◆ **What is being asked**
Images excepted, the data below must be repeated exactly.

###

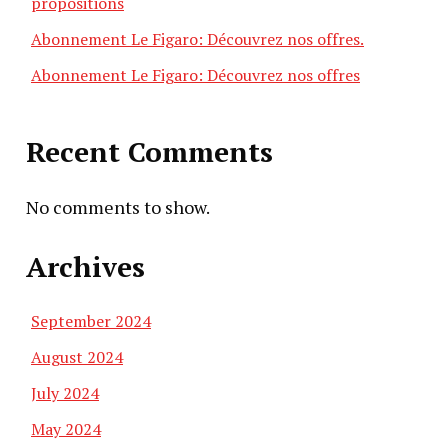
propositions
Abonnement Le Figaro: Découvrez nos offres.
Abonnement Le Figaro: Découvrez nos offres
Recent Comments
No comments to show.
Archives
September 2024
August 2024
July 2024
May 2024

###

◆ **Exercise output**
propositions
Abonnement Le Figaro: Découvrez nos offres.
Abonnement Le Figaro: Découvrez nos offres
Recent Comments
No comments to show.
Archives
September 2024
August 2024
July 2024
May 2024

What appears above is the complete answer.